Action item: This task calls for the lines below starting at the one containing "95)989-76-73 (многоканальный)" and ending at the one containing "garantizando la independencia", repeated exactly with both ends kept and pictures left out.

(Collected data)
Segment Open

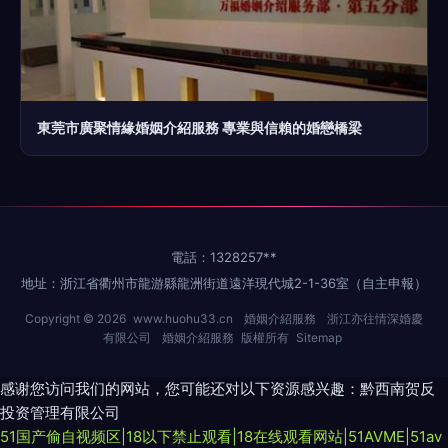
東莞市廣聚情緣婚姻介紹服務 專業與信賴的婚戀橋梁
電話：1328257**
地址：浙江省衢州市龍游縣龍洲街道遠洋現代城2-1-36室（自主申報）
Copyright © 2026
www.huohu33.cn
婚姻介紹服務
浙江亦往情深婚慶
有限公司
婚姻介紹服務
版權所有
Sitemap
感谢您访问我们的网站，您可能还对以下资源感兴趣：黔西南贺反
投资管理有限公司
51国产偷自视频区|18以下禁止观看|18在线观看网站|51AVME|51av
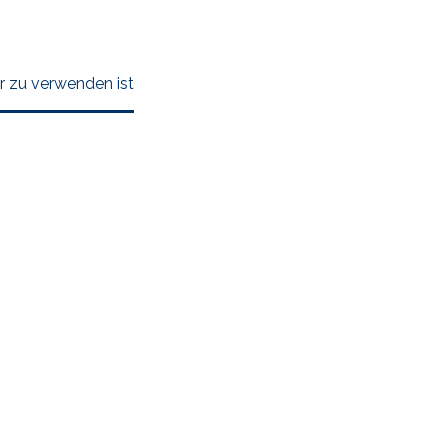
er zu verwenden ist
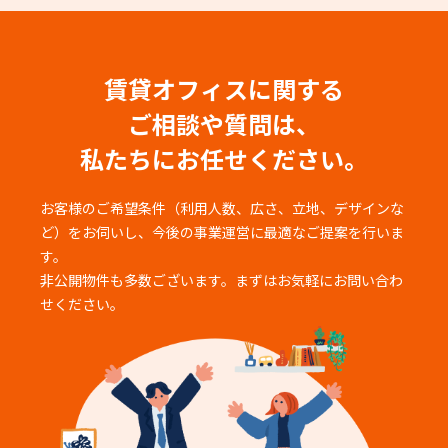
賃貸オフィスに関する
ご相談や質問は、
私たちにお任せください。
お客様のご希望条件（利用人数、広さ、立地、デザインな
ど）をお伺いし、
今後の事業運営に最適なご提案を行いま
す。
非公開物件も多数ございます。まずはお気軽にお問い合わ
せください。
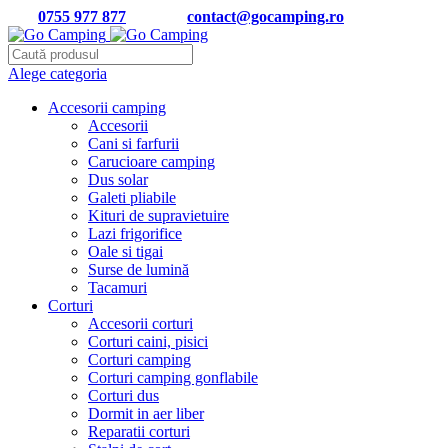
Tel:
0755 977 877
| Email:
contact@gocamping.ro
Alege categoria
Accesorii camping
Accesorii
Cani si farfurii
Carucioare camping
Dus solar
Galeti pliabile
Kituri de supravietuire
Lazi frigorifice
Oale si tigai
Surse de lumină
Tacamuri
Corturi
Accesorii corturi
Corturi caini, pisici
Corturi camping
Corturi camping gonflabile
Corturi dus
Dormit in aer liber
Reparatii corturi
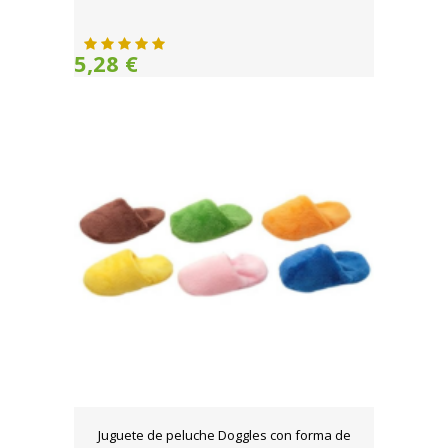
5,28 €
Juguete de peluche Doggles con forma de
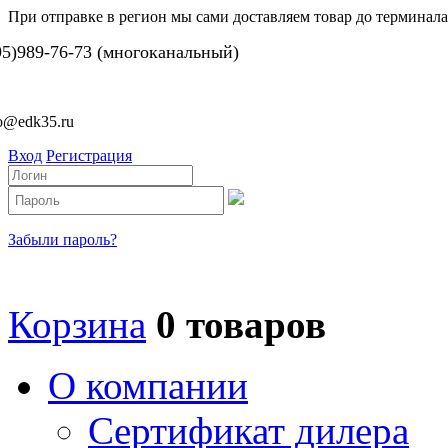
При отправке в регион мы сами доставляем товар до терминала
95)989-76-73 (многоканальный)
fo@edk35.ru
Вход
Регистрация
Забыли пароль?
Корзина
0 товаров
О компании
Сертификат дилера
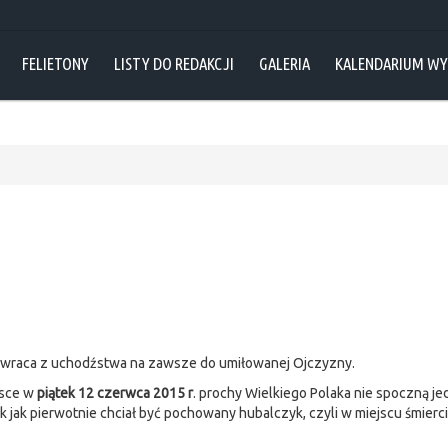
FELIETONY
LISTY DO REDAKCJI
GALERIA
KALENDARIUM W
owraca z uchodźstwa na zawsze do umiłowanej Ojczyzny.
jsce w
piątek 12 czerwca 2015 r
. prochy Wielkiego Polaka nie spoczną je
k jak pierwotnie chciał być pochowany hubalczyk, czyli w miejscu śmier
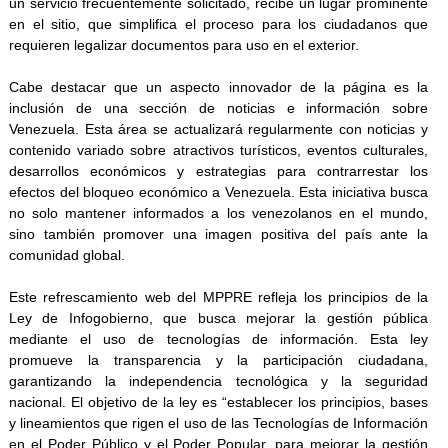
un servicio frecuentemente solicitado, recibe un lugar prominente
en el sitio, que simplifica el proceso para los ciudadanos que
requieren legalizar documentos para uso en el exterior.
Cabe destacar que un aspecto innovador de la página es la
inclusión de una sección de noticias e información sobre
Venezuela. Esta área se actualizará regularmente con noticias y
contenido variado sobre atractivos turísticos, eventos culturales,
desarrollos económicos y estrategias para contrarrestar los
efectos del bloqueo económico a Venezuela. Esta iniciativa busca
no solo mantener informados a los venezolanos en el mundo,
sino también promover una imagen positiva del país ante la
comunidad global.
Este refrescamiento web del MPPRE refleja los principios de la
Ley de Infogobierno, que busca mejorar la gestión pública
mediante el uso de tecnologías de información. Esta ley
promueve la transparencia y la participación ciudadana,
garantizando la independencia tecnológica y la seguridad
nacional. El objetivo de la ley es “establecer los principios, bases
y lineamientos que rigen el uso de las Tecnologías de Información
en el Poder Público y el Poder Popular, para mejorar la gestión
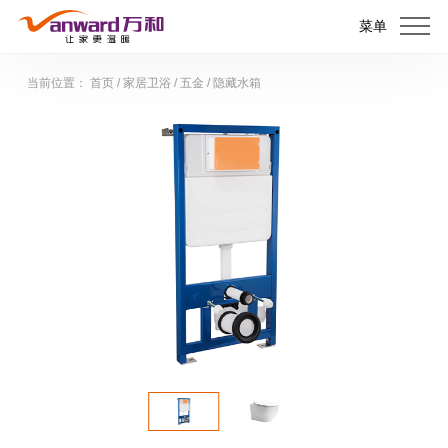
菜单
当前位置：
首页
/
家居卫浴
/
五金
/
隐藏水箱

Segment Closed

Answer section:
95)989-76-73 (многоканальный)
fo@edk35.ru
Вход
Регистрация
Забыли пароль?
Корзина
0 товаров
О компании
Сертификат дилера
FELIETONY
LISTY DO REDAKCJI
GALERIA
KALENDARIUM W
owraca z uchodźstwa na zawsze do umiłowanej Ojczyzny.
jsce w
piątek 12 czerwca 2015 r
. prochy Wielkiego Polaka nie spoczną je
k jak pierwotnie chciał być pochowany hubalczyk, czyli w miejscu śmier
un servicio frecuentemente solicitado, recibe un lugar prominente
en el sitio, que simplifica el proceso para los ciudadanos que
requieren legalizar documentos para uso en el exterior.
Cabe destacar que un aspecto innovador de la página es la
inclusión de una sección de noticias e información sobre
Venezuela. Esta área se actualizará regularmente con noticias y
contenido variado sobre atractivos turísticos, eventos culturales,
desarrollos económicos y estrategias para contrarrestar los
efectos del bloqueo económico a Venezuela. Esta iniciativa busca
no solo mantener informados a los venezolanos en el mundo,
sino también promover una imagen positiva del país ante la
comunidad global.
Este refrescamiento web del MPPRE refleja los principios de la
Ley de Infogobierno, que busca mejorar la gestión pública
mediante el uso de tecnologías de información. Esta ley
promueve la transparencia y la participación ciudadana,
garantizando la independencia tecnológica y la seguridad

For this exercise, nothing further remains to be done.